Em maio do ano passado, Thiago Bruno Mendonça foi preso acusado de matar o líder comunitário Carlos Alexandre Pereira Maria, o Cabeça. Mendonça era colaborador de Siciliano e foi apontado por uma testemunha como um ex-miliciano ligado a Orlando de Curicica.
Thiago era suspeito de ter envolvimento na execução da vereadora e de seu motorista. Seria o responsável por clonar a placa do Cobalt prata.
Depois, em dezembro, a Polícia Civil cumpriu mandados de prisão em 15 endereços no Rio e em Minas Gerais contra integrantes de milícias, alguns deles suspeitos de participar do crime. Segundo o jornal O Globo, o alvo seria uma quadrilha especializada na clonagem de veículos.
Porém, nada foi revelado por autoridades até agora sobre quem teria colaborado com esta fraude.
10. Quem desligou as câmeras de segurança no trajeto de Marielle e Anderson?
Cinco das onze câmeras que ficam no trajeto percorrido pelos assassinos de Marielle e Anderson estavam apagadas naquela noite. Elas teriam sido desligadas de 24 a 48 horas antes do crime, segundo apurou o site G1.
Apesar de ter sido um dos principais desdobramentos do início da investigação, a Polícia Civil descarta agora que este fato tenha relação com o homicídio.
O delegado Giniton Lages afirmou na terça não haver qualquer prova que indique que agentes públicos teriam desligado os aparelhos propositalmente, para proteger os criminosos.
11. Houve um desfecho para a segunda linha de investigação que apurava o envolvimento de deputados do MDB?
Em agosto, abriu-se uma nova linha de investigação. Três deputados estaduais do MDB, Edson Albertassi, Paulo Melo e Jorge Picciani, passaram a ser investigados, de acordo com a TV Globo
Atualmente presos, acusados de terem recebido propinas de empresas de ônibus, eles teriam se envolvido no crime como uma retaliação ao deputado federal Marcelo Freixo (PSOL-RJ) quando ele ainda atuava como deputado estadual.
Freixo liderou uma ação para impedir a posse de Albertassi como conselheiro do Tribunal de Contas do Rio de Janeiro, que seria uma forma do trio escapar da investigação do braço da operação Lava Jato no Estado. Eles negam todas as acusações.
Nas coletivas de terça-feira, não foi divulgado se esta apuração deu frutos ou se o trio de políticos ainda é suspeito de algum envolvimento no caso.

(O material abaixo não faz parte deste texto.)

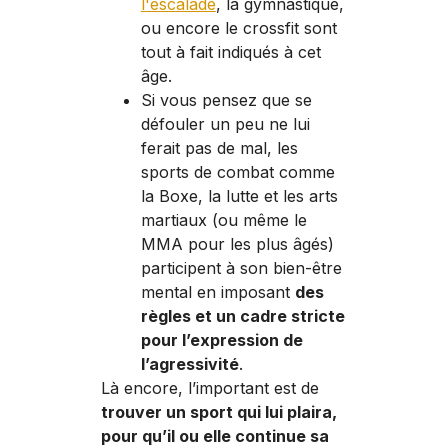
l'escalade
, la gymnastique,
ou encore le crossfit sont
tout à fait indiqués à cet
âge.
Si vous pensez que se
défouler un peu ne lui
ferait pas de mal, les
sports de combat comme
la Boxe, la lutte et les arts
martiaux (ou même le
MMA pour les plus âgés)
participent à son bien-être
mental en imposant
des
règles et un cadre stricte
pour l’expression de
l’agressivité
.
Là encore, l’important est de
trouver un sport qui lui plaira,
pour qu’il ou elle continue sa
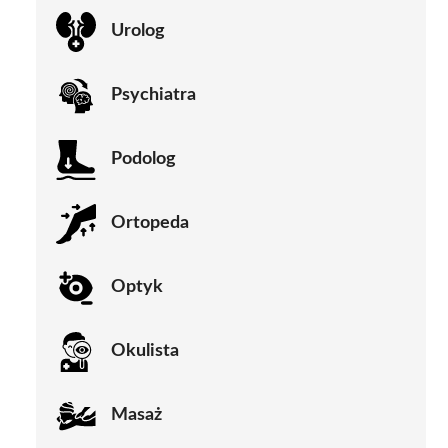
Urolog
Psychiatra
Podolog
Ortopeda
Optyk
Okulista
Masaż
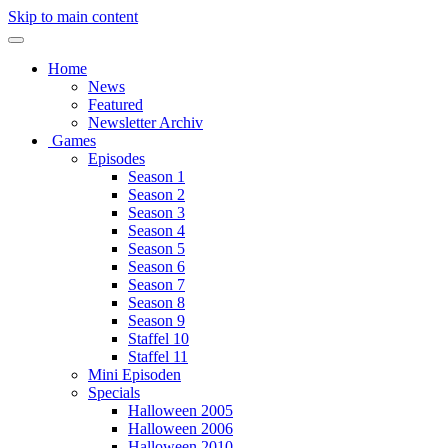
Skip to main content
Home
News
Featured
Newsletter Archiv
Games
Episodes
Season 1
Season 2
Season 3
Season 4
Season 5
Season 6
Season 7
Season 8
Season 9
Staffel 10
Staffel 11
Mini Episoden
Specials
Halloween 2005
Halloween 2006
Halloween 2010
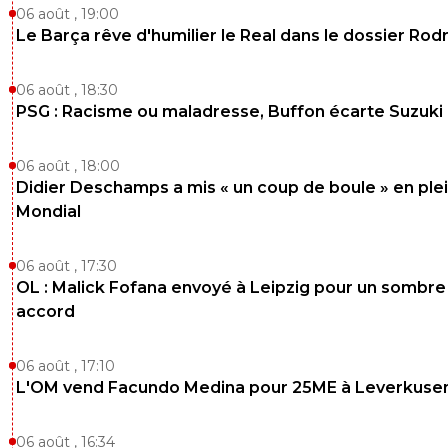
06 août , 19:00
Le Barça rêve d'humilier le Real dans le dossier Rodr
06 août , 18:30
PSG : Racisme ou maladresse, Buffon écarte Suzuki
06 août , 18:00
Didier Deschamps a mis « un coup de boule » en ple
Mondial
06 août , 17:30
OL : Malick Fofana envoyé à Leipzig pour un sombre
accord
06 août , 17:10
L'OM vend Facundo Medina pour 25ME à Leverkuse
06 août , 16:34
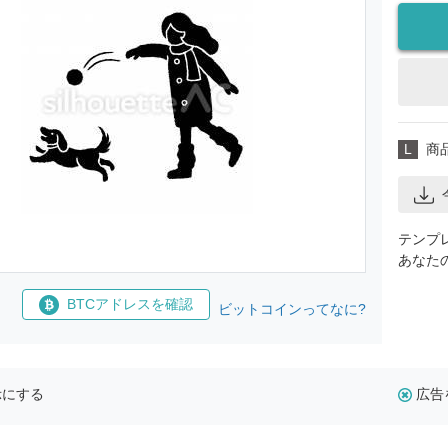
L
商
テンプ
あなた
BTCアドレスを確認
ビットコインってなに?
示にする
広告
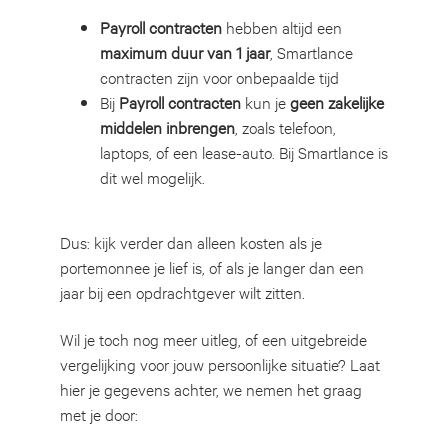
Payroll contracten
hebben altijd een
maximum duur van 1 jaar
, Smartlance
contracten zijn voor onbepaalde tijd
Bij
Payroll contracten
kun je
geen zakelijke
middelen inbrengen
, zoals telefoon,
laptops, of een lease-auto. Bij Smartlance is
dit wel mogelijk.
Dus: kijk verder dan alleen kosten als je
portemonnee je lief is, of als je langer dan een
jaar bij een opdrachtgever wilt zitten.
Wil je toch nog meer uitleg, of een uitgebreide
vergelijking voor jouw persoonlijke situatie? Laat
hier je gegevens achter, we nemen het graag
met je door:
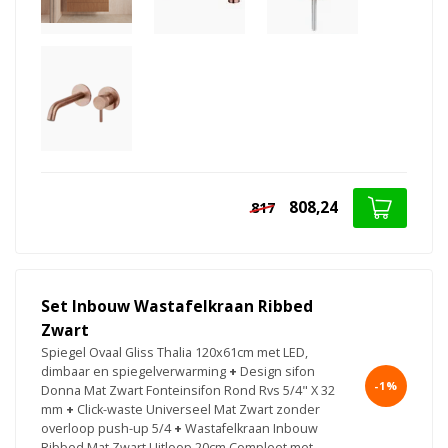
808,24
817
Set Inbouw Wastafelkraan Ribbed
Zwart
Spiegel Ovaal Gliss Thalia 120x61cm met LED,
dimbaar en spiegelverwarming
+
Design sifon
-1%
Donna Mat Zwart Fonteinsifon Rond Rvs 5/4" X 32
mm
+
Click-waste Universeel Mat Zwart zonder
overloop push-up 5/4
+
Wastafelkraan Inbouw
Ribbed Mat Zwart Uitloop 20cm Compleet met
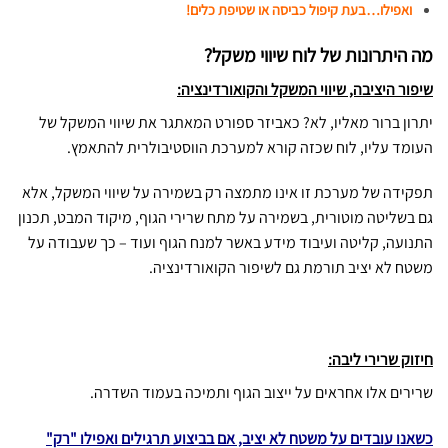
ואפילו…בעת קיפול כביסה או שטיפת כלים!
מה היתרונות של לוח שיווי משקל?
שיפור היציבה, שיווי המשקל והקואורדינציה:
יתרון ברור מאליו, לא? כאביזר ספורט המאתגר את שיווי המשקל של
העומד עליו, לוח שכזה קורא למערכת הווסטיבולרית להתאמץ.
תפקידה של מערכת זו אינו מתמצה רק בשמירה על שיווי המשקל, אלא
גם בשליטה מוטורית, בשמירה על מתח שרירי הגוף, מיקוד המבט, תכנון
התנועה, קליטה ועיבוד מידע באשר למנח הגוף ועוד –
כך שעבודה על
משטח לא יציב תורמת גם לשיפור הקואורדינציה.
חיזוק שרירי ליבה:
שרירים אלו אחראים על ייצוב הגוף ותמיכה בעמוד השדרה.
כשאנו עובדים על משטח לא יציב, אם בביצוע תרגילים ואפילו "רק"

Em entrevista à BBC News Brasil em janeiro, Freixo disse ter falado sobre essa possibilidade com autoridades, mas afirmou er estranhando que isso não tenha recebido muita atenção à época.
Questionado na terça-feira sobre o assunto, o deputado afirmou no entanto que "não cabe a ele fazer ilações sobre quem seria o grupo político por trás do assassinato".
"Cabe aos investigadores identificar, e isso não pode demorar mais um ano. A partir do momento que se identifica quem apertou o gatilho, se facilita saber quem mandou matar", declarou.
12. Houve negligência ou tentativa de fraude nas investigações?
A pedido da PGR, a Polícia Federal instaurou, em novembro de 2018, uma "investigação da investigação" do caso Marielle. Havia a suspeita de que agentes do Estado estariam atuando para obstruir a elucidação do crime.
Segundo disse à época o então ministro da Segurança Pública, Raul Jungmann, essa segunda apuração foi criada após depoimentos ao Ministério Público Federal darem conta de que havia "uma organização criminosa envolvendo agentes públicos de diversos órgãos, organização criminosa e a contravenção para impedir, para obstruir, para desviar a elucidação dos homicídios de Marielle e do Anderson Gomes".
O ex-ministro já havia afirmado em agosto que o envolvimento de agentes do Estado e de políticos no crime dificultava seu esclarecimento. A investigação da PF segue em sigilo.
Antes, em maio, uma reportagem da TV Record apontou que o carro em que estavam Marielle e Anderson havia sido deixado no pátio da delegacia sem cuidados especiais para a preservação de provas e que os corpos das vítimas não passaram por raio-x porque o Estado estaria sem equipamento.
Existe ainda outro indício da participação do poder público para acobertar os responsáveis, que ainda não foi confirmado.
Segundo a promotora Simone Sibilo, do Gaeco, a operação de terça-feira foi adiantada, porque os investigadores receberam a informação de que os acusados teriam sido alertados de que seriam presos. De acordo com Sibilo, Lessa disse no momento da operação que sabia quando a polícia agiria.